Damien Echols – 2012
This is Damien Echols’ memoir leading up to his rescue from
death row after 18 years behind bars for a murder he had nothing to do
with. He and two others were known as
the West Memphis Three, but Echols was the star because of his belligerent attitude
and Goth-tinged appearance, and he was portrayed by prosecutors and the media
as the ring-leader of a backwoods child-killing, Satan-worshipping cult. Despite the fact that zero forensic evidence
could place any of the three teenagers at the scene of the crime; the judge in
the case continually refused to re-open it, content to let them be executed,
presumably because that would finally shut them up.
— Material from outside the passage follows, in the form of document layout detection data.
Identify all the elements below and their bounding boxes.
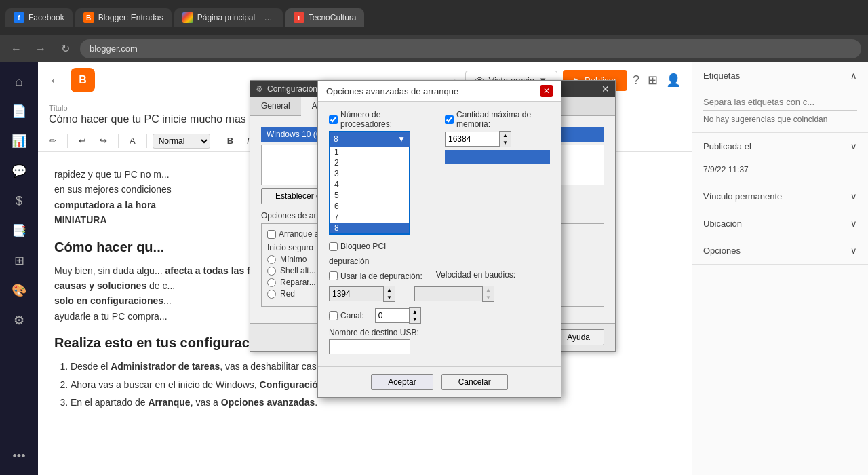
tab-facebook-label: Facebook (28, 13, 64, 22)
no-gui-input[interactable] (267, 230, 276, 239)
max-memory-decrement[interactable]: ▼ (500, 139, 511, 147)
option-8[interactable]: 8 (330, 223, 409, 233)
max-memory-input[interactable] (445, 132, 499, 147)
num-processors-checkbox-label[interactable]: Número de procesadores: (329, 110, 434, 129)
address-bar[interactable] (80, 39, 861, 58)
canal-checkbox[interactable] (329, 311, 338, 320)
refresh-button[interactable]: ↻ (56, 39, 75, 58)
option-7[interactable]: 7 (330, 212, 409, 223)
max-memory-increment[interactable]: ▲ (500, 132, 511, 139)
sidebar-icon-layout[interactable]: ⊞ (5, 247, 33, 274)
advanced-accept-button[interactable]: Aceptar (371, 374, 433, 390)
num-processors-label: Número de procesadores: (340, 110, 434, 129)
sidebar-icon-comments[interactable]: 💬 (5, 157, 33, 185)
options-label: Opciones (703, 246, 741, 256)
canal-checkbox-label[interactable]: Canal: (329, 311, 364, 320)
advanced-dialog-titlebar: Opciones avanzadas de arranque ✕ (318, 81, 561, 102)
list-item-1-prefix: Desde el (71, 361, 111, 372)
apps-icon[interactable]: ⊞ (648, 73, 658, 88)
usb-input[interactable] (329, 339, 410, 354)
doodle-favicon (182, 12, 193, 23)
tab-pagina-principal[interactable]: Página principal – G... (174, 8, 283, 27)
num-processors-dropdown[interactable]: 8 ▼ 1 2 3 4 5 6 7 8 (329, 131, 434, 235)
sidebar-icon-theme[interactable]: 🎨 (5, 277, 33, 304)
forward-nav-button[interactable]: → (31, 39, 50, 58)
max-memory-checkbox[interactable] (445, 115, 454, 124)
browser-chrome: f Facebook B Blogger: Entradas Página pr… (0, 0, 868, 35)
baudrate-spin-btns: ▲ ▼ (383, 286, 395, 302)
radio-repair-input[interactable] (267, 278, 276, 287)
baudrate-field: Velocidad en baudios: (436, 270, 515, 282)
option-6[interactable]: 6 (330, 201, 409, 212)
advanced-dialog-title: Opciones avanzadas de arranque (326, 86, 458, 96)
option-5[interactable]: 5 (330, 190, 409, 201)
sidebar-icon-posts[interactable]: 📄 (5, 98, 33, 125)
option-3[interactable]: 3 (330, 168, 409, 179)
permalink-section-header[interactable]: Vínculo permanente ∨ (692, 183, 868, 210)
radio-shell-input[interactable] (267, 267, 276, 276)
canal-decrement[interactable]: ▼ (410, 316, 420, 323)
editor-title-area: ← B (49, 68, 95, 92)
debug-section: depuración Usar la de depuración: Veloci… (329, 256, 550, 302)
bold-button[interactable]: B (222, 133, 239, 149)
canal-row: Canal: ▲ ▼ (329, 307, 550, 324)
debug-checkbox[interactable] (329, 271, 338, 280)
tags-section-header[interactable]: Etiquetas ∧ (692, 62, 868, 89)
advanced-dialog-content: Número de procesadores: 8 ▼ 1 2 (318, 102, 561, 366)
options-section: Opciones ∨ (692, 238, 868, 265)
permalink-label: Vínculo permanente (703, 191, 782, 202)
tab-blogger[interactable]: B Blogger: Entradas (75, 8, 172, 27)
baudrate-increment[interactable]: ▲ (384, 286, 395, 294)
back-nav-button[interactable]: ← (7, 39, 26, 58)
pci-lock-checkbox[interactable] (329, 242, 338, 251)
debug-checkbox-label[interactable]: Usar la de depuración: (329, 271, 422, 281)
published-section-content: 7/9/22 11:37 (692, 159, 868, 183)
config-tab-general[interactable]: General (250, 97, 301, 115)
sidebar-icon-home[interactable]: ⌂ (5, 68, 33, 95)
canal-label: Canal: (340, 311, 364, 320)
radio-network-input[interactable] (267, 290, 276, 299)
back-button[interactable]: ← (49, 73, 62, 88)
canal-input[interactable] (375, 308, 409, 323)
font-button[interactable]: A (124, 133, 141, 149)
sidebar-icon-earnings[interactable]: $ (5, 187, 33, 214)
options-section-header[interactable]: Opciones ∨ (692, 238, 868, 264)
tags-section-content: No hay sugerencias que coincidan (692, 89, 868, 132)
undo-button[interactable]: ↩ (73, 133, 92, 149)
published-section: Publicada el ∨ 7/9/22 11:37 (692, 133, 868, 183)
tab-tecnocultura[interactable]: T TecnoCultura (285, 8, 365, 27)
max-memory-checkbox-label[interactable]: Cantidad máxima de memoria: (445, 110, 550, 129)
advanced-dialog-close-button[interactable]: ✕ (540, 85, 553, 97)
redo-button[interactable]: ↪ (94, 133, 113, 149)
config-dialog-close-button[interactable]: ✕ (601, 83, 610, 94)
format-select[interactable]: Normal Heading 1 Heading 2 (153, 134, 210, 149)
baudrate-input[interactable] (329, 286, 383, 301)
canal-increment[interactable]: ▲ (410, 308, 420, 316)
location-section-header[interactable]: Ubicación ∨ (692, 210, 868, 237)
account-icon[interactable]: 👤 (666, 73, 681, 88)
max-memory-spin-btns: ▲ ▼ (499, 131, 511, 147)
sidebar-icon-pages[interactable]: 📑 (5, 217, 33, 244)
help-icon[interactable]: ? (633, 73, 639, 88)
canal-spin-btns: ▲ ▼ (409, 307, 421, 324)
advanced-dialog[interactable]: Opciones avanzadas de arranque ✕ Número … (317, 80, 561, 398)
pci-lock-checkbox-label[interactable]: Bloqueo PCI (329, 242, 550, 251)
pencil-button[interactable]: ✏ (43, 133, 62, 149)
max-memory-spinbox[interactable]: ▲ ▼ (445, 131, 550, 147)
sidebar-icon-stats[interactable]: 📊 (5, 128, 33, 155)
option-2[interactable]: 2 (330, 157, 409, 168)
advanced-cancel-button[interactable]: Cancelar (441, 374, 508, 390)
num-processors-checkbox[interactable] (329, 115, 338, 124)
baudrate-spinbox[interactable]: ▲ ▼ (329, 286, 395, 302)
tag-input[interactable] (703, 94, 857, 111)
option-1[interactable]: 1 (330, 147, 409, 157)
radio-minimum-input[interactable] (267, 255, 276, 264)
toolbar-separator-3 (146, 134, 147, 148)
baudrate-decrement[interactable]: ▼ (384, 294, 395, 301)
tab-facebook[interactable]: f Facebook (5, 8, 73, 27)
sidebar-icon-more[interactable]: ••• (5, 442, 33, 470)
sidebar-icon-settings[interactable]: ⚙ (5, 307, 33, 334)
published-section-header[interactable]: Publicada el ∨ (692, 133, 868, 159)
canal-spinbox[interactable]: ▲ ▼ (375, 307, 421, 324)
option-4[interactable]: 4 (330, 179, 409, 190)
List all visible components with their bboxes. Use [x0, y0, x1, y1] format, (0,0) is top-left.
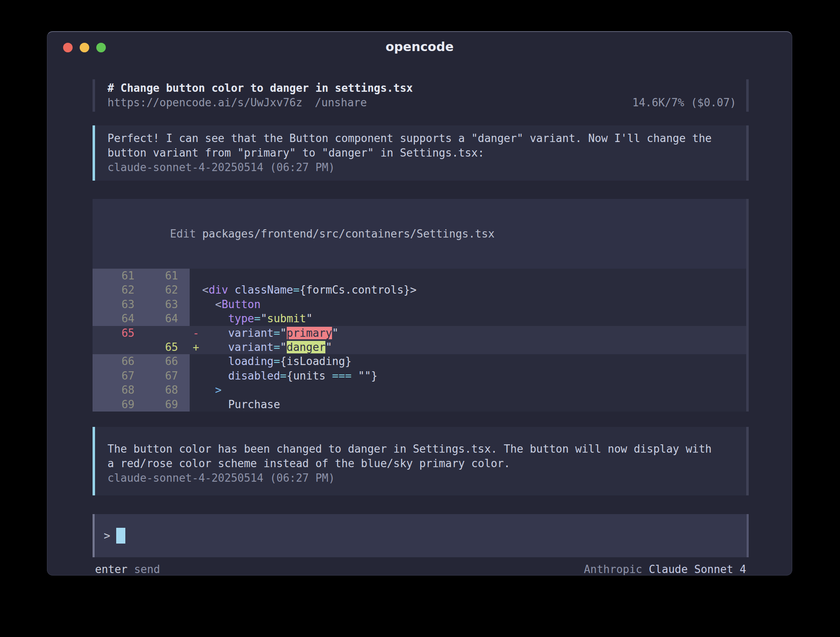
- diff-row: 6767 disabled={units === ""}: [93, 369, 746, 383]
- model-indicator: Anthropic Claude Sonnet 4: [584, 563, 746, 576]
- new-line-number: 66: [134, 354, 178, 368]
- code-line: <div className={formCs.controls}>: [202, 283, 417, 297]
- diff-row: 6161: [93, 269, 746, 283]
- message-line: button variant from "primary" to "danger…: [107, 146, 736, 160]
- main-content: # Change button color to danger in setti…: [47, 61, 792, 576]
- titlebar: opencode: [47, 32, 792, 61]
- edit-file-path: packages/frontend/src/containers/Setting…: [202, 228, 494, 240]
- send-hint: enter send: [95, 563, 160, 576]
- diff-marker: [190, 354, 202, 368]
- traffic-lights: [63, 43, 106, 52]
- diff-marker: -: [190, 326, 202, 340]
- code-line: loading={isLoading}: [202, 354, 352, 368]
- prompt-input[interactable]: >: [93, 514, 749, 557]
- code-line: Purchase: [202, 397, 280, 412]
- new-line-number: 64: [134, 311, 178, 326]
- diff-marker: [190, 311, 202, 326]
- diff-gutter: 6161: [93, 269, 190, 283]
- model-name: Claude Sonnet 4: [649, 563, 746, 576]
- old-line-number: 67: [93, 369, 134, 383]
- diff-row: 6464 type="submit": [93, 311, 746, 326]
- diff-gutter: 6969: [93, 397, 190, 412]
- old-line-number: [93, 340, 134, 354]
- old-line-number: 62: [93, 283, 134, 297]
- old-line-number: 69: [93, 397, 134, 412]
- window-title: opencode: [47, 32, 792, 62]
- minimize-button[interactable]: [80, 43, 89, 52]
- code-line: type="submit": [202, 311, 313, 326]
- diff-marker: [190, 269, 202, 283]
- session-title: # Change button color to danger in setti…: [107, 81, 736, 96]
- hint-row: enter send Anthropic Claude Sonnet 4: [93, 563, 749, 576]
- diff-row: 6262<div className={formCs.controls}>: [93, 283, 746, 297]
- new-line-number: 68: [134, 383, 178, 397]
- unshare-command[interactable]: /unshare: [315, 96, 367, 109]
- diff-gutter: 6666: [93, 354, 190, 368]
- diff-marker: +: [190, 340, 202, 354]
- zoom-button[interactable]: [96, 43, 106, 52]
- share-info: https://opencode.ai/s/UwJxv76z/unshare: [107, 96, 367, 110]
- old-line-number: 68: [93, 383, 134, 397]
- code-line: >: [202, 383, 222, 397]
- new-line-number: [134, 326, 178, 340]
- diff-marker: [190, 383, 202, 397]
- diff-marker: [190, 369, 202, 383]
- new-line-number: 65: [134, 340, 178, 354]
- new-line-number: 67: [134, 369, 178, 383]
- diff-marker: [190, 297, 202, 311]
- diff-row: 65- variant="primary": [93, 326, 746, 340]
- diff-gutter: 65: [93, 326, 190, 340]
- screen: opencode # Change button color to danger…: [0, 0, 840, 637]
- message-meta: claude-sonnet-4-20250514 (06:27 PM): [107, 160, 736, 175]
- text-cursor: [116, 528, 125, 544]
- send-key: enter: [95, 563, 127, 576]
- code-line: disabled={units === ""}: [202, 369, 378, 383]
- old-line-number: 61: [93, 269, 134, 283]
- token-stats: 14.6K/7% ($0.07): [632, 96, 736, 110]
- session-header: # Change button color to danger in setti…: [93, 79, 749, 112]
- diff-gutter: 6767: [93, 369, 190, 383]
- message-line: Perfect! I can see that the Button compo…: [107, 131, 736, 146]
- diff-gutter: 6464: [93, 311, 190, 326]
- provider-name: Anthropic: [584, 563, 642, 576]
- edit-tool-card: Editpackages/frontend/src/containers/Set…: [93, 199, 749, 412]
- diff-gutter: 6868: [93, 383, 190, 397]
- share-url[interactable]: https://opencode.ai/s/UwJxv76z: [107, 96, 303, 109]
- session-subline: https://opencode.ai/s/UwJxv76z/unshare 1…: [107, 96, 736, 110]
- diff-table: 61616262<div className={formCs.controls}…: [93, 269, 746, 412]
- old-line-number: 66: [93, 354, 134, 368]
- new-line-number: 61: [134, 269, 178, 283]
- old-line-number: 64: [93, 311, 134, 326]
- terminal-window: opencode # Change button color to danger…: [47, 31, 792, 576]
- old-line-number: 63: [93, 297, 134, 311]
- new-line-number: 69: [134, 397, 178, 412]
- send-action: send: [134, 563, 160, 576]
- new-line-number: 63: [134, 297, 178, 311]
- diff-gutter: 6363: [93, 297, 190, 311]
- prompt-symbol: >: [104, 528, 110, 544]
- assistant-message: The button color has been changed to dan…: [93, 427, 749, 495]
- code-line: <Button: [202, 297, 261, 311]
- diff-gutter: 6262: [93, 283, 190, 297]
- diff-row: 6868 >: [93, 383, 746, 397]
- new-line-number: 62: [134, 283, 178, 297]
- diff-marker: [190, 397, 202, 412]
- diff-gutter: 65: [93, 340, 190, 354]
- diff-row: 6969 Purchase: [93, 397, 746, 412]
- old-line-number: 65: [93, 326, 134, 340]
- code-line: variant="primary": [202, 326, 339, 340]
- message-meta: claude-sonnet-4-20250514 (06:27 PM): [107, 471, 736, 485]
- message-line: a red/rose color scheme instead of the b…: [107, 456, 736, 471]
- close-button[interactable]: [63, 43, 73, 52]
- diff-marker: [190, 283, 202, 297]
- diff-row: 6363 <Button: [93, 297, 746, 311]
- message-line: The button color has been changed to dan…: [107, 442, 736, 456]
- edit-tool-header: Editpackages/frontend/src/containers/Set…: [93, 199, 746, 269]
- diff-row: 6666 loading={isLoading}: [93, 354, 746, 368]
- edit-verb: Edit: [170, 228, 196, 240]
- diff-row: 65+ variant="danger": [93, 340, 746, 354]
- assistant-message: Perfect! I can see that the Button compo…: [93, 125, 749, 181]
- code-line: variant="danger": [202, 340, 332, 354]
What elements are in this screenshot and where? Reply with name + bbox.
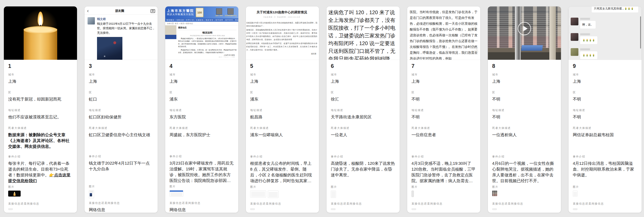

In his book, Echols spends a little time
discussing his thoughts on the case, but for the most part it’s a very intimate
reflection on what the brutality of our institutions can inflict on the human
spirit; and how anyone with a penchant for sensitivity, creativity or
spirituality is particularly vulnerable.
He describes incomprehensible poverty as a young child, and an early
interest in art and music, before getting to the Kafkaesque turn of events that
landed him in the cross-hairs of a witch-hunt led by bloodthirsty parole
officers and district attorneys. The
meat of the book covers Echols’ time in maximum security prison, often in
solitary confinement, where he was endlessly victimized by guards and
wardens who resented his meager fame and meted out their own little
punishments. Echols’ interest in
Buddhism and other spiritual disciplines, combined with correspondence with the
woman he eventually married, gave him the tranquility to endure. Echols is a good writer, but not a mature one
yet, and this was a collateral tragedy that struck me about his case, that he
was robbed of his entire young adulthood together with the life experience and
possibly a higher education that those years should have given him.